Elmer’s old human friend, Farmer Ben, offers Jake insight on Elmer’s past—both pre- and post-sentience—and advice as Jake works through his family’s victimization at the hands of Ben’s kind. Bloody world wars pitted chicken against man, and led to a wave of anti-chicken prejudice and even attempts at genocide before the UN declared chickens an equal part of humanity. Ethical and moral issues touch on wide-angle politics but also keep close to familial events in Jake’s childhood (bullying, child-parent strife) and adulthood (inter-“ethnic” marriage). The fine-lined artwork depicts the differences between sentient and pre-sentient chickens, while some full-page panels show the lush scenery and relative calm between action sequences. Set in Alanguilan’s Philippine homeland and marked by its culture, Elmer deserves a wide international readership (for teen collections, note some brief female nudity), and shows how the sequential-art format can challenge even such canonical predecessors as Animal Farm.

— Francisca Goldsmith

Tuesday, November 9, 2010

Publishers Weekly Review!

Elmer: A Comic Book

Gerry Alanguilan, SLG (, $12.95 trade paper (144p) ISBN 978-1-59362-204-6
Jake Gallo is an angry young man, frustrated at his lack of employment and easily provoked by perceived slights.
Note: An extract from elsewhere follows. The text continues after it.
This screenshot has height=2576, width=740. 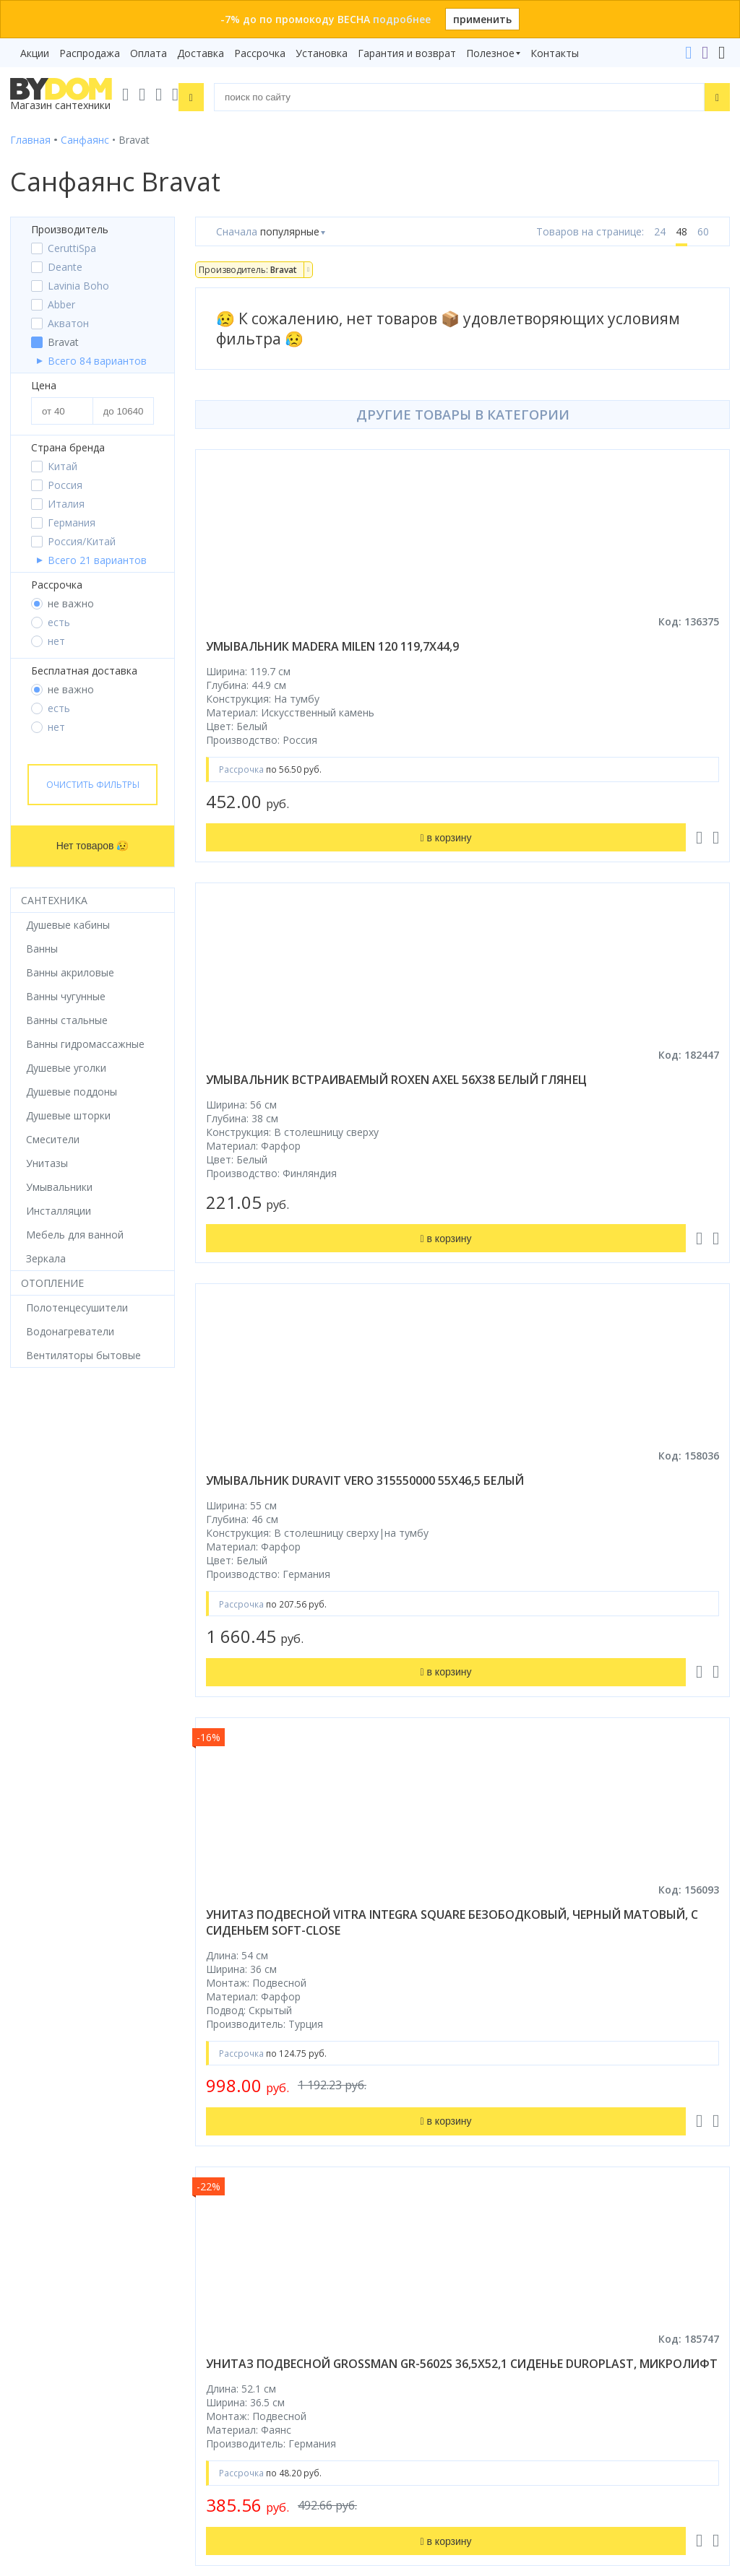 What do you see at coordinates (37, 1950) in the screenshot?
I see `Смесители` at bounding box center [37, 1950].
It is not until we are several pages into the book that we discover that he is also a talking, thinking chicken. He is no anomaly; decades earlier, all of chickenkind suddenly gained intelligence and speech; by the 2000s they are legally human. Jake's father's illness and subsequent death lead Jake to read his father's account of the early days after the change; this in turn allows Alanguilan to show the reader the often horrific sequence of events that followed chickenkind's sudden elevation to sapience. Used to seeing chickens as food or worse, humans are not shown at their best as they react, often violently, to this sudden alteration of the natural order. The gorgeous b&w art, full of lush pen work and strong expressions, takes what should be a self-evidently ludicrous proposition and somehow imbues it with plausibility, drawing readers into a brutal, blood-soaked tale of a transformed species and the outrage and savagery of their former owners. A peculiar but engaging work that deserves attention. (Nov.)